Concomitant Classic Hodgkin Lymphoma of Lymph Node and cMYC-Positive Burkitt Leukemia/Lymphoma of the Bone Marrow Presented Concurrently at the Time of Presentation: A Rare Combination of Discordant Lymphomas

Introduction

The simultaneous manifestation of different lymphomas in the same patient or even in the same tissue, defined as composite lymphoma (CL), is very rare. In the study of more than 1000 cases for the International Working Formulation for non-Hodgkin lymphoma (NHL), the incidence of CL varied between 1% and 4.7%. ¹ Discordant lymphoma is a rare condition in which different types of malignant lymphomas occur in different anatomic sites. The two diseases may present clinically as concurrent or sequential disease. ² Classical Hodgkin lymphoma (cHL) and NHL coexisting in the same patient are uncommon. They may occur synchronously or metachronously.^3–9

This is a case report of a female in her 60s who presented with cervical lymphadenopathy associated with heavy infection with Epstein-Barr virus (EBV), diagnosed as Hodgkin lymphoma, mixed cellularity. During the staging workup, the patient was discovered to have extensive bone marrow (BM) involvement by Burkitt leukemia/lymphoma (BL). A diagnosis of concomitant EBV-related discordant lym-phoma (cHL and BL) in leukemic phase was made.

Case Report

Here, we report a case of a Pakistani female in her 60s, a carrier of hepatitis B virus, with multiple comorbidities (diabetes type II, hypertension, dyslipidemia, and hyperthyroidism) on medications. She presented with a seven-month history of right-sided neck swelling, weight loss, and night sweating. On initial physical examination, the patient had hepatosplenomegaly and right cervical lymphadenopathy for which an excisional lymph node (LN) biopsy was performed and a diagnosis of Hodgkin lymphoma, mixed cellularity type III, was confirmed.

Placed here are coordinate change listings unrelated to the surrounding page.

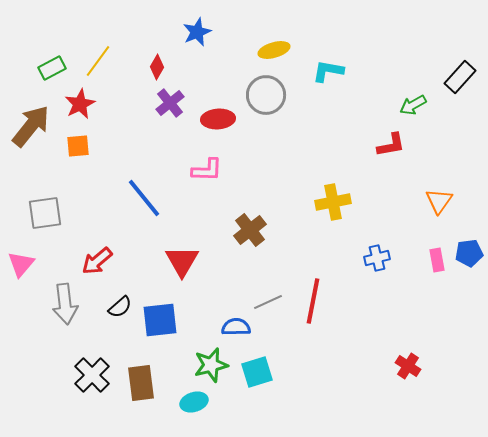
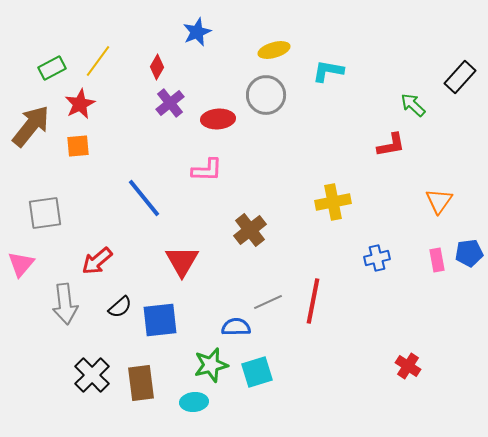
green arrow: rotated 72 degrees clockwise
cyan ellipse: rotated 12 degrees clockwise
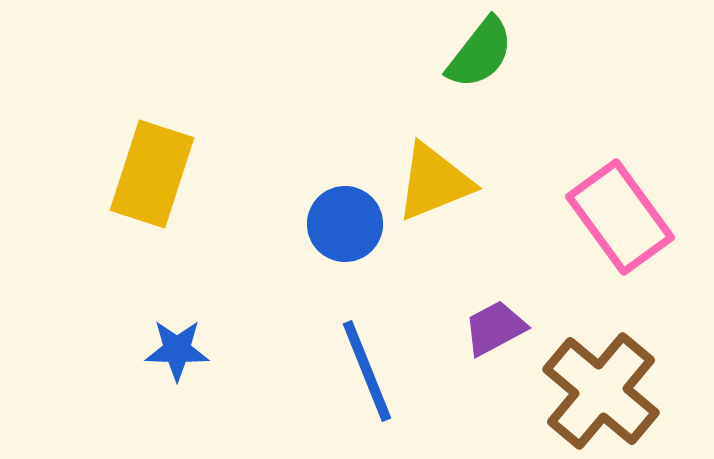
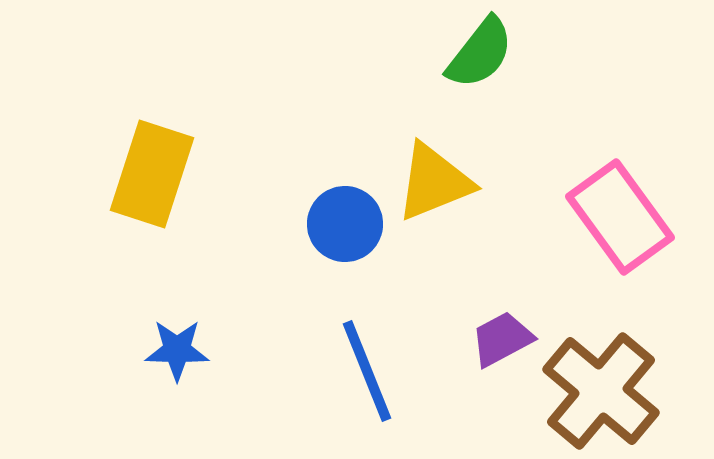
purple trapezoid: moved 7 px right, 11 px down
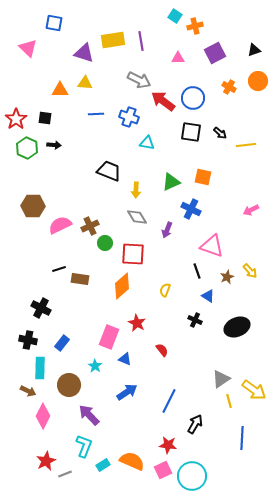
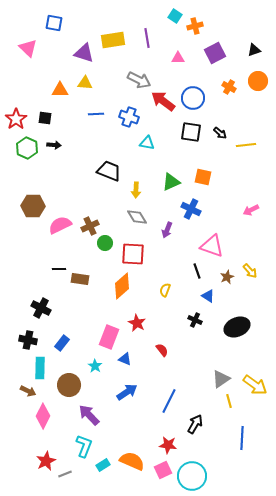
purple line at (141, 41): moved 6 px right, 3 px up
black line at (59, 269): rotated 16 degrees clockwise
yellow arrow at (254, 390): moved 1 px right, 5 px up
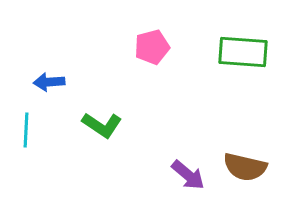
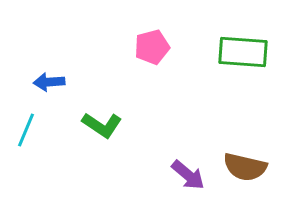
cyan line: rotated 20 degrees clockwise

Histopathological examination of the LN revealed subtotal effacement of the nodal tissue by a diffuse proliferation of lymphoid cells intermixed with scattered histiocytes, plasma cells, and eosinophils. There were many large atypical cells consistent with Hodgkin/Reed-Sternberg cells and mummified cells seen in the reactive background (Fig. 1A and B). No broad fibrotic bands were seen. Immunohistochemistry confirmed the presence of Hodgkin/Reed-Sternberg cells, as they were positive for CD30 and CD15 and negative for CD45, CD20, and CD3. EBV (LMP-1) antibody test showed that it was positive in Hodgkin/Reed-Sternberg cells (Fig. 1C–E).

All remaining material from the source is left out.